South Africa’s largest opposition party said on Sunday it would merge with a small party, but analysts said it was unlikely to pose a major challenge to the African National Congress (ANC) in the 2014 election.
The Democratic Alliance (DA) and the small Independent Democrats (ID) said they hoped their new alliance would capitalize on growing frustrations with the ANC over crime and the provision of education, health care and electricity.
“This event today must merely be seen as the first step in the important task of consolidating the opposition and offering voters a true alternative government,” ID leader Patricia de Lille said.
DA leader Helen Zille said the alliance would invite other opposition parties to join, hoping to score the majority in the next vote, but analysts were doubtful.
“This is not a strategic acquisition for the DA to bolster its black support and the merger is not going to reconfigure the political landscape,” said Nic Borain, an independent political analyst, referring to DA’s mainly white support.
Ebrahim Fakir, an analyst at the Electoral Institute of South Africa, said he also had doubts the alliance would last.
“They have distinct policy differences and that’s where the real difficulty is going to lie,” he told eTV news.
Since taking office in May last year, South African President Jacob Zuma has had to steer the country through its first recession in 17 years and deal with township protests over slow delivery of services and a series of strikes staged by union allies.
However, the ANC said the coalition was no threat to the party.

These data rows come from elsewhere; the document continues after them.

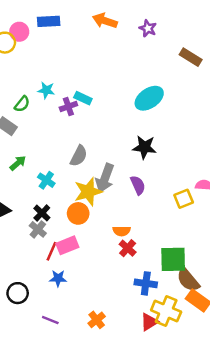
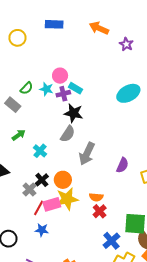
purple star: (148, 28) -> (126, 44), moved
pink circle: (19, 32) -> (60, 76), moved
cyan star: (46, 90) -> (46, 89), moved
black star: (144, 147) -> (74, 113), moved
purple semicircle: (138, 185) -> (122, 165), moved, turned 42
yellow star: (88, 192) -> (67, 199), moved
black cross: (42, 213) -> (42, 180), moved
blue cross: (146, 283) -> (111, 241), turned 36

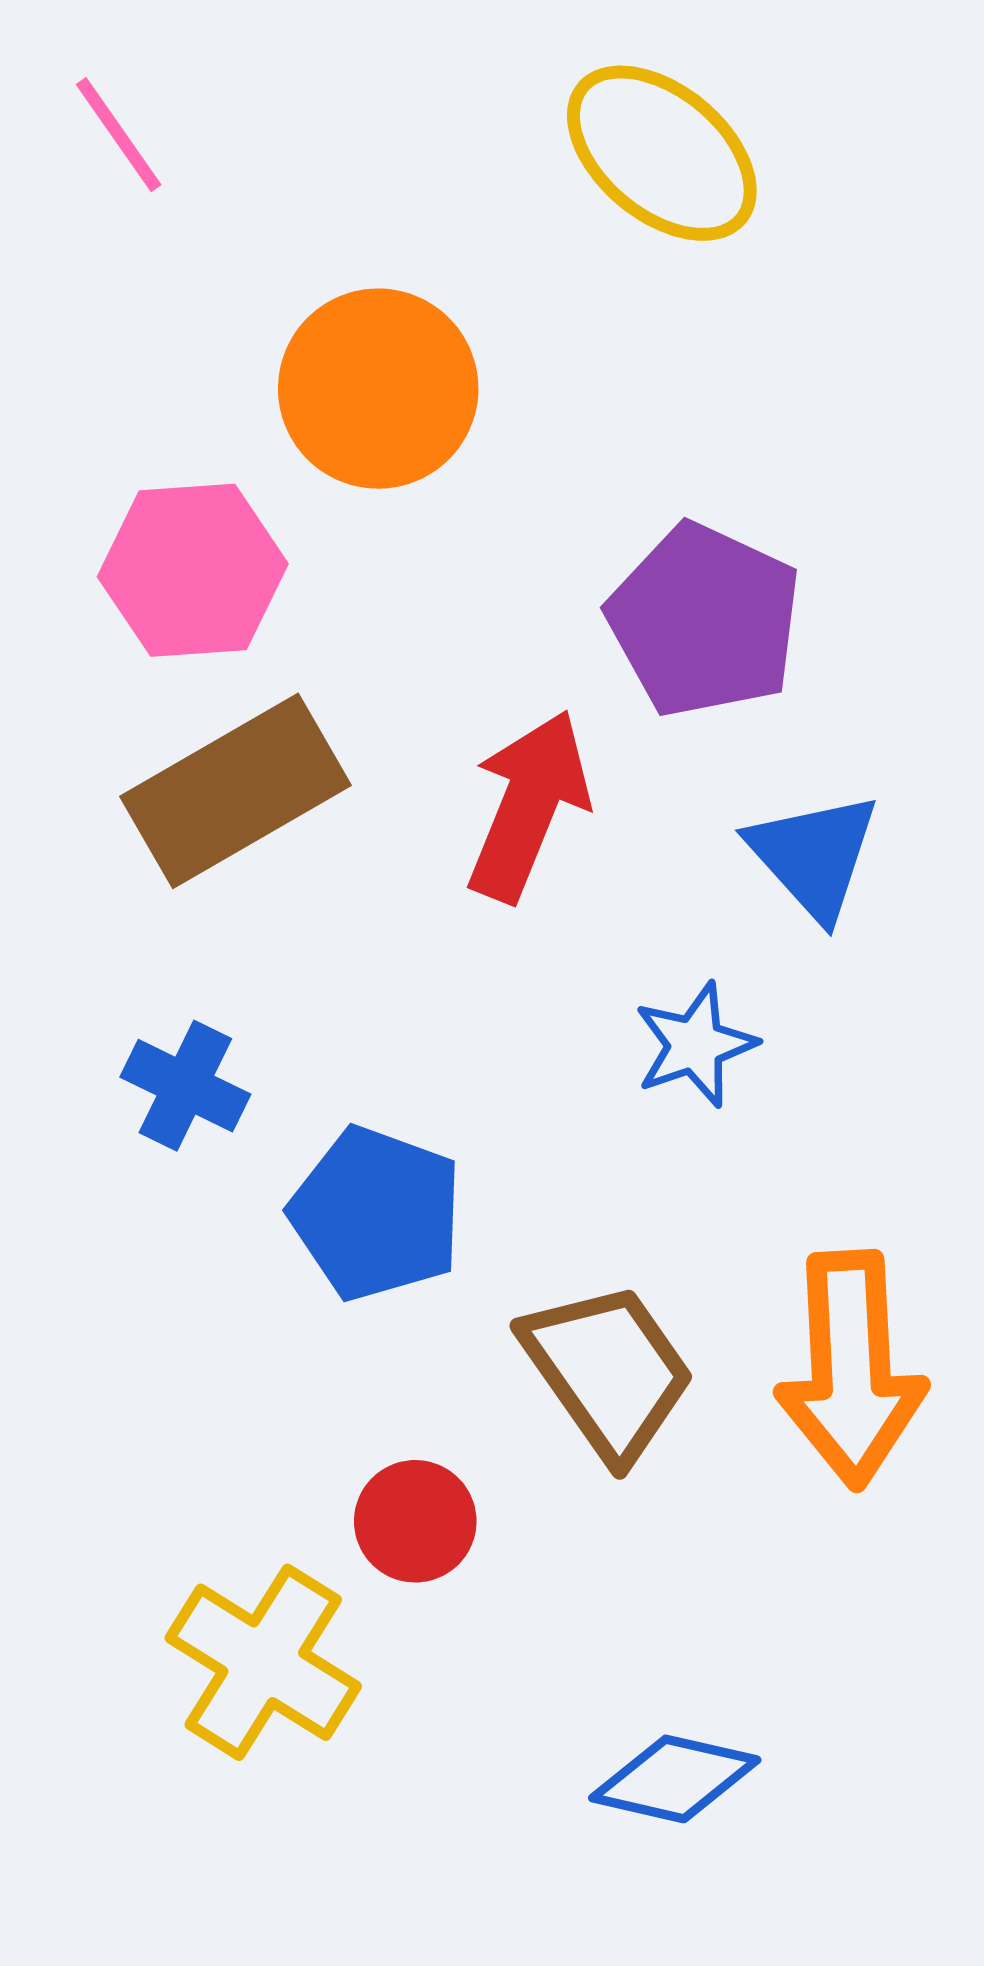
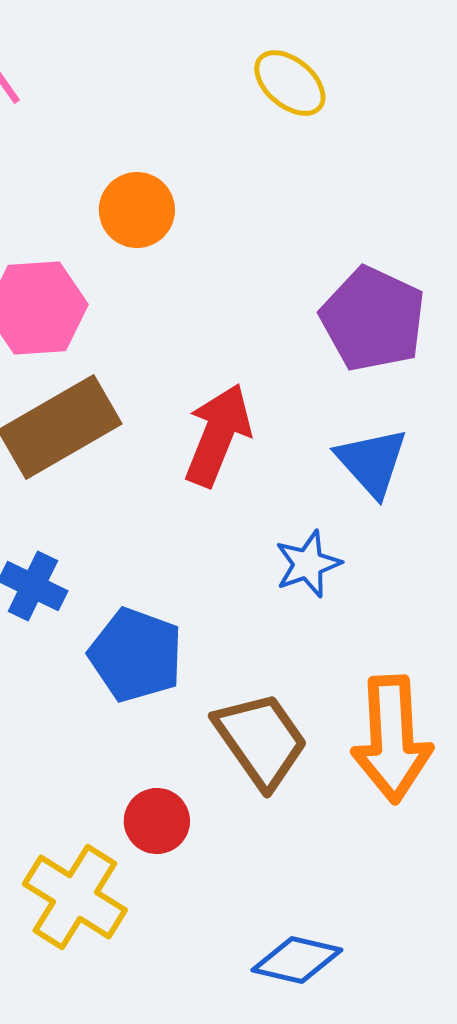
yellow ellipse: (662, 153) -> (290, 83), size x0.7
orange circle: (378, 389) -> (137, 210), size x0.7
purple pentagon: (704, 620) -> (373, 319), moved

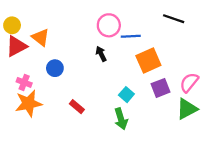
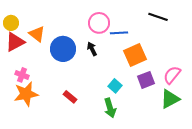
blue circle: (55, 68) -> (63, 49), moved, size x1.6

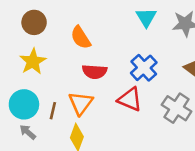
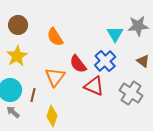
cyan triangle: (146, 17) -> (115, 34), moved
red semicircle: (95, 72) -> (78, 64), moved, turned 48
orange triangle: (81, 103) -> (55, 77), moved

“There can never be a true merger between forces that are unequal in political strength,” the party said in a statement, adding that its voters would remain loyal because of the party’s track record over the years in power since the end of apartheid.

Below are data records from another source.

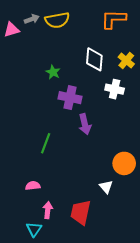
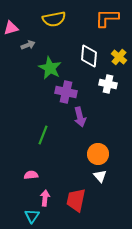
gray arrow: (32, 19) -> (28, 45), moved
green star: (53, 72) -> (50, 68), size x1.6
orange circle: (124, 163) -> (98, 154), moved

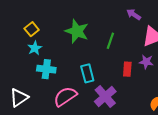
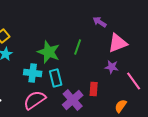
green star: (77, 31) -> (49, 52), moved
cyan cross: (46, 69) -> (33, 73), moved
red rectangle: (127, 69) -> (94, 89), moved

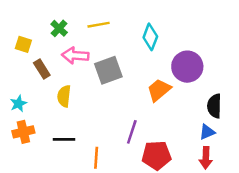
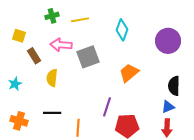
green cross: (59, 28) -> (52, 16), moved, turned 32
purple circle: (187, 67) -> (168, 41), moved
orange cross: (23, 132) -> (19, 121), moved, turned 30

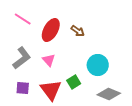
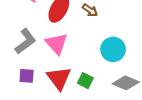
pink triangle: (49, 60) -> (57, 44), size x1.5
green square: (74, 82) -> (85, 81), moved, turned -32

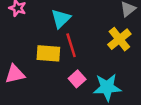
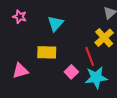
red line: (71, 45) -> (90, 56), moved

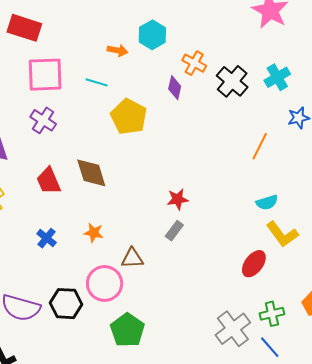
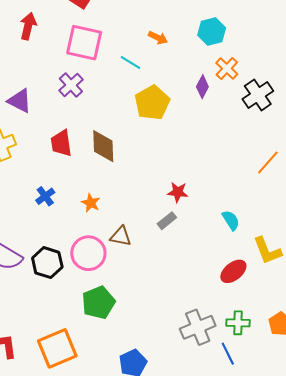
cyan hexagon: (152, 35) -> (212, 32), moved
cyan semicircle: (267, 202) -> (231, 220), moved, turned -120

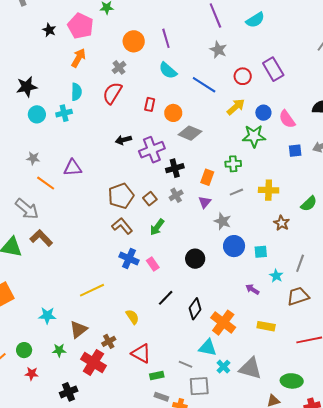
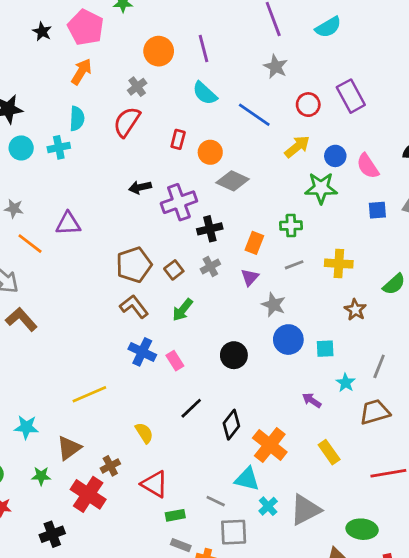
yellow rectangle: (266, 326) -> (329, 452), turned 42
gray triangle: (250, 368) -> (305, 510), turned -45

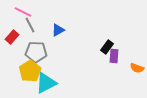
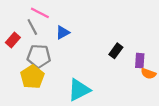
pink line: (23, 12) -> (40, 13), moved
purple rectangle: (114, 56) -> (140, 61), moved
cyan triangle: (46, 83) -> (79, 90), moved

“No amount of swallowing of another organization by the DA will erase these credentials of the ANC from the minds of South Africans,” it said.

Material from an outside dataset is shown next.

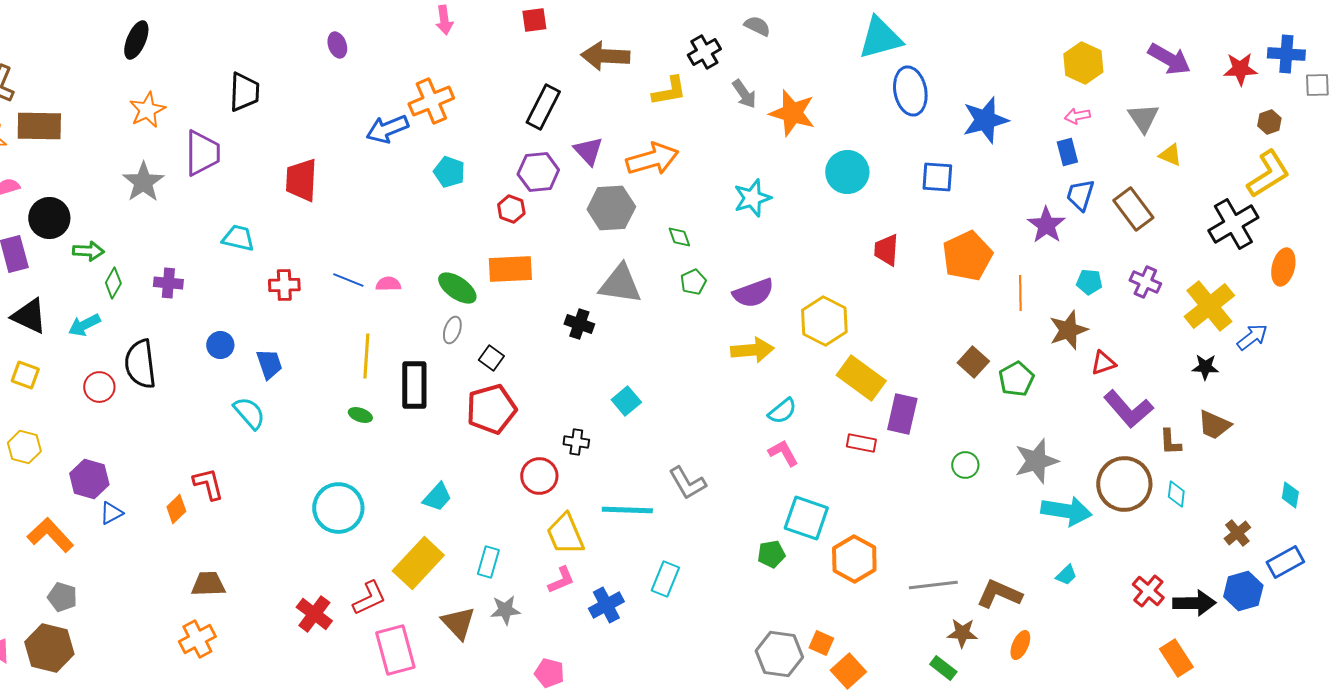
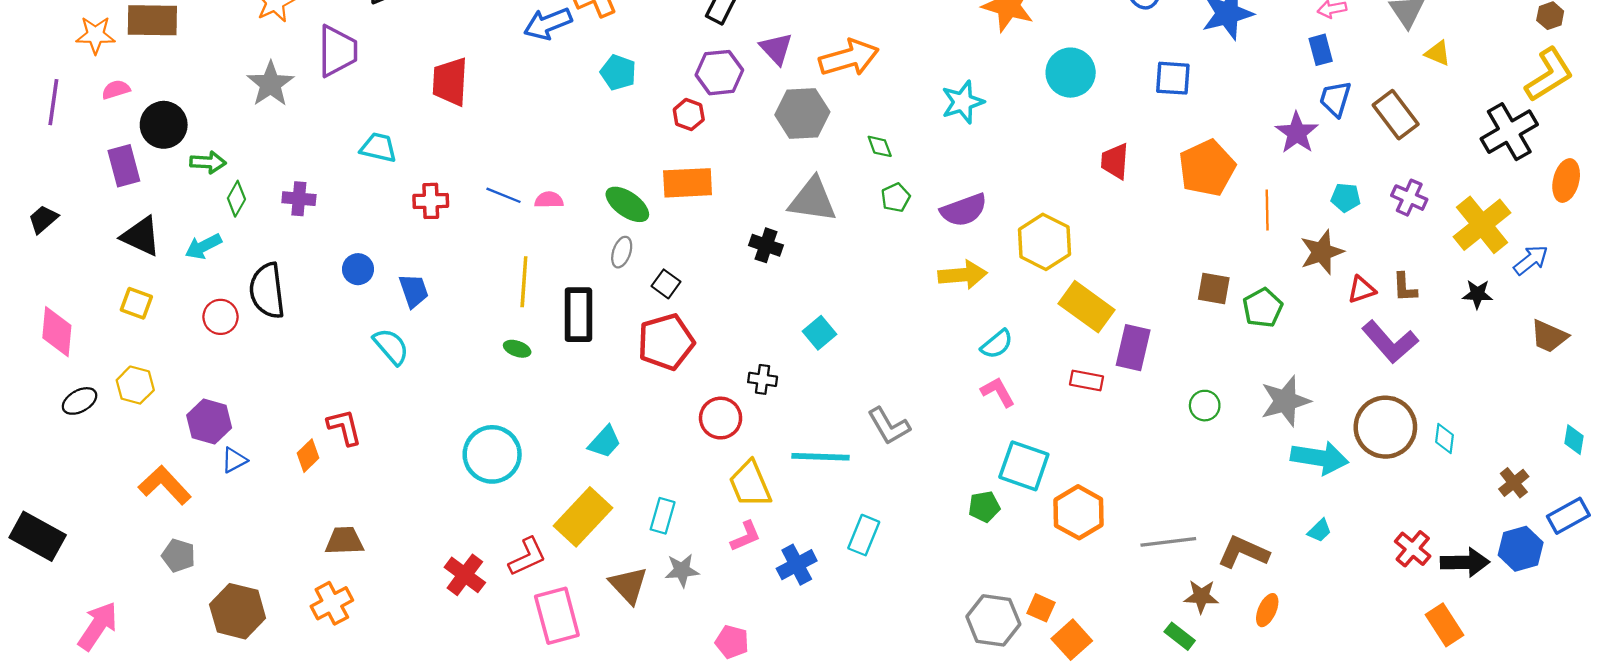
brown square: (973, 362) -> (1214, 288), turned -32
brown trapezoid: (1214, 425) -> (1549, 336), moved
brown L-shape: (1170, 442) -> (1405, 287), moved
brown hexagon: (49, 648) -> (238, 611), moved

The DA, drawing much of its support from the region around Cape Town, received nearly 17 percent of the vote in the last election nationally, placing second behind the ANC, which won overwhelmingly with 66 percent. The ID won less than 1 percent.
The opposition parties said the ID would be phased out as a separate organization and its members would join the DA within the next four years.
ID local councilors will be entitled to hold dual membership until local elections next year, while members of parliament and provincial legislature will be entitled to hold dual membership until 2014.